December, 2015: Martha’s Case: Struggling to Get Better and to Return to Work is a Recipe for a Successful Social Security Disability Claim

When Martha came to our office, it became readily apparent from her strong work history and efforts to return to work that she, indeed, would look like a star before the Social Security Administration. I am happy to say that I am a good judge of character.
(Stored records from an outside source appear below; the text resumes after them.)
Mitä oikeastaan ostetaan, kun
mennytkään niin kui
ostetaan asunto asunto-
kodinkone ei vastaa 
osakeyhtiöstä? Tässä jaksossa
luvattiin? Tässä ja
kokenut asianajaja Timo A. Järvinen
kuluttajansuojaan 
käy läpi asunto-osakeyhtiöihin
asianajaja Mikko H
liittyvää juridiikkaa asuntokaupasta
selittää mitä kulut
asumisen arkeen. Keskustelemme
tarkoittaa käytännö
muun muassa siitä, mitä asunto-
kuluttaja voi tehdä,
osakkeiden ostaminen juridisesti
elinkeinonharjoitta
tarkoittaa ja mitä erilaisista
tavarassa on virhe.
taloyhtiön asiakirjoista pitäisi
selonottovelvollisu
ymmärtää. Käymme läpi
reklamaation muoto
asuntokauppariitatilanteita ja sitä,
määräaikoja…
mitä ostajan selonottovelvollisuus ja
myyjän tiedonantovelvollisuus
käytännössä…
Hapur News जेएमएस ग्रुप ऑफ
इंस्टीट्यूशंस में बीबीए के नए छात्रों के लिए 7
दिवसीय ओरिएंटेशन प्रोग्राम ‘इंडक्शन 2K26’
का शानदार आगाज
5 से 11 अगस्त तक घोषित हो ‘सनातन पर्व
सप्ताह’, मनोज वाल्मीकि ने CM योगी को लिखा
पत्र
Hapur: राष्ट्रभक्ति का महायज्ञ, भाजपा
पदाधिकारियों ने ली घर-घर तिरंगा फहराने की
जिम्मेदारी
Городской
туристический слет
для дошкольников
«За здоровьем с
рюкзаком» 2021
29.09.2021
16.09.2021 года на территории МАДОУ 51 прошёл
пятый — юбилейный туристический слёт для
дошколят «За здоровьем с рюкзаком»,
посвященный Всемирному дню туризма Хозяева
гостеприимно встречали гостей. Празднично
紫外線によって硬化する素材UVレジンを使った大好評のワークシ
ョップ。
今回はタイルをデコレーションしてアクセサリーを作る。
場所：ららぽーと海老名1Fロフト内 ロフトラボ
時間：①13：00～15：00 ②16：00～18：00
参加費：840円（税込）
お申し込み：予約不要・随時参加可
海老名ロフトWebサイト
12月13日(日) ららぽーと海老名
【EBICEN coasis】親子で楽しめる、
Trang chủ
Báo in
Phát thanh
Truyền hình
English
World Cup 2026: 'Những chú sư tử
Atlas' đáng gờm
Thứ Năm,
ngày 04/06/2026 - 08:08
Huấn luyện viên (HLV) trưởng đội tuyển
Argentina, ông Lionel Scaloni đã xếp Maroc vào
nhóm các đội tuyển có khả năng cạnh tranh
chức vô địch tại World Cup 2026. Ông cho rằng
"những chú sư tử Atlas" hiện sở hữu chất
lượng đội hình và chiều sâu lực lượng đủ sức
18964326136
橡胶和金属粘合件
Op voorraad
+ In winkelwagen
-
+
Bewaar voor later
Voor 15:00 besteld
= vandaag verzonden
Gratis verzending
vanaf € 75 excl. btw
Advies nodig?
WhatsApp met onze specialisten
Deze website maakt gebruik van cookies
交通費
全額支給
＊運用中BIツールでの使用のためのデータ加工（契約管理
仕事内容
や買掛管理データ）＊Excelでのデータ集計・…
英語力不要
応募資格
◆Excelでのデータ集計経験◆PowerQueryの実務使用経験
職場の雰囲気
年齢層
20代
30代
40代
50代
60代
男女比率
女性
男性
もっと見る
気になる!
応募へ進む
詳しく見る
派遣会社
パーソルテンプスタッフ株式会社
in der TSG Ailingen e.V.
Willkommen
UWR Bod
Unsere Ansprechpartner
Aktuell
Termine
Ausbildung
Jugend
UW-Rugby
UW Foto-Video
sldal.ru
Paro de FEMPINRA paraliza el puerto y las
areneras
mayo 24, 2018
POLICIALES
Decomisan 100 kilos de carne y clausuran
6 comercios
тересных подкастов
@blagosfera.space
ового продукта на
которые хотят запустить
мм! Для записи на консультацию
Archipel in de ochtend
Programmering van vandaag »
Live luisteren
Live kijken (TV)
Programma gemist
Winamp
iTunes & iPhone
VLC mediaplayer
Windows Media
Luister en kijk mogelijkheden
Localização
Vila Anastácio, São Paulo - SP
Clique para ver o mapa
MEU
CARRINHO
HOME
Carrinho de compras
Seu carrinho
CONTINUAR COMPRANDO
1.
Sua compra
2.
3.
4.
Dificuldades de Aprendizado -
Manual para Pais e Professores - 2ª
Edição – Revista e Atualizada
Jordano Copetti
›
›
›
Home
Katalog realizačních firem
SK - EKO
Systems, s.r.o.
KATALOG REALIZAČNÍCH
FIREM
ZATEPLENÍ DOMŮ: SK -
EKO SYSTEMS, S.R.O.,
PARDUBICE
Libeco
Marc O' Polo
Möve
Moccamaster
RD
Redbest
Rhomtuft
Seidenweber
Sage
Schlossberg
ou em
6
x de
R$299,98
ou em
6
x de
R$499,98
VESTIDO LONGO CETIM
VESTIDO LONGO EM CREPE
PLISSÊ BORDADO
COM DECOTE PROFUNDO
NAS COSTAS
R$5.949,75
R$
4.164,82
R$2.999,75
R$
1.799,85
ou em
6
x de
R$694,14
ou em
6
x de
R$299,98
Martha is a fifty-three (53) year old woman with a 12th grade education and a past work history that included work as a cafeteria worker, cook, waitress, dietary aid, laundry and dry cleaning attendant and, finally, as a medication technician. Over time, Martha had developed medical difficulties that included degenerative disk disease of her low back and neck, with associated radiculopathy, along with problems involving her heart that included a valve disorder and irregular, rapid heart beat and Fibromyalgia.

At the time Martha becomes disabled from working, she initiates treatment with a primary care physician who undertakes a rather detailed physical examination that includes reference to specific tender points that are deemed to be consistent with a finding of Fibromyalgia. Her primary care physician not only undertakes a detailed physical examination on multiple visits, but likewise rules out other causes for her overall body pain by undertaking labwork to exclude rheumatological causes and lyme disease as a reason for her continued symptoms. Mental health medication is appropriately undertaken as a first attempt to address her pain difficulties. Shortly thereafter (and shortly after leaving work) she is seen in the hospital for rapid hear rate issues associated with her heart condition. Given her ongoing orthopedic difficulties, Martha was subsequently referred for additional evaluation and treatment with a neurosurgeon which evaluation revealed that at least one of the causes for her pain was significant degenerative disk disease which he felt required the need for a cervical diskectomy and fusion. Unfortunately, surgical intervention did not serve to address the significant back pain she was continuing to experience, that was traveling down her left leg. Martha continued to follow-up for answers, not only undertaking Gabapentin for treatment of both her radiculopathy symptoms and Fibromyalgia associated symptoms, but also seeking referral to physical therapy and to an orthopedic surgeon for additional answers to her problems.

As a result of her push for answers to her difficulties, she was referred for additional MRI testing of her low back which revealed bulging disk issues in her lower back which were causing her leg symptoms. She was subsequently referred for injection therapy, and for an evaluation once again by an orthopedic surgeon as to whether surgical intervention might be appropriate. The orthopedic specialist determined that her ongoing problems were not amenable to surgery and, thus, it became clear that there was limited treatment available to Martha that would allow her relief from her continued low back and leg problems.

Given issues she was experiencing with right hand numbness, she was first referred for EMG studies which revealed that she was likewise suffering from carpal tunnel syndrome (for which she subsequently undergoes carpal tunnel surgery). As difficult as her conditions were, and as depressing as it was for Martha to be relying on friends and family to survive, she never gave up on treatment or the hope that she would be able to get better enough to return to work. Her efforts did shine through the medical records and one could tell that this had considerable influence on the presiding Administrative Law Judge (ALJ) that was assigned to hear her case out of the Portland, Maine Office of Disability Adjudication and Review. Likewise, given Martha’s efforts, her treatment providers were likewise willing to address medical questionnaires in support of her claim that spelled out how significantly her conditions were impacting her ability to function. In light of the above, the presiding ALJ felt comfortable short circuiting the hearing so as to provide Martha with a full favorable bench decision (which allowed Martha to receive her favorable decision within a week of her hearing: thereby avoiding the need to worry about where she would be living during the holidays).

Martha’s lengthy work history and her consistent efforts to move forward with zealous treatment sent a message to both Martha’s treatment providers and to SSA that she was serious about getting better and returning to work: obtaining Social Security disability benefits was her last resort and not something she wanted to do, but had to for survival. Thus, both her providers and the presiding judge were anxious to provide Martha the assistance she needed. I’m happy to know that benefits came just in the nick of time for such a deserving individual.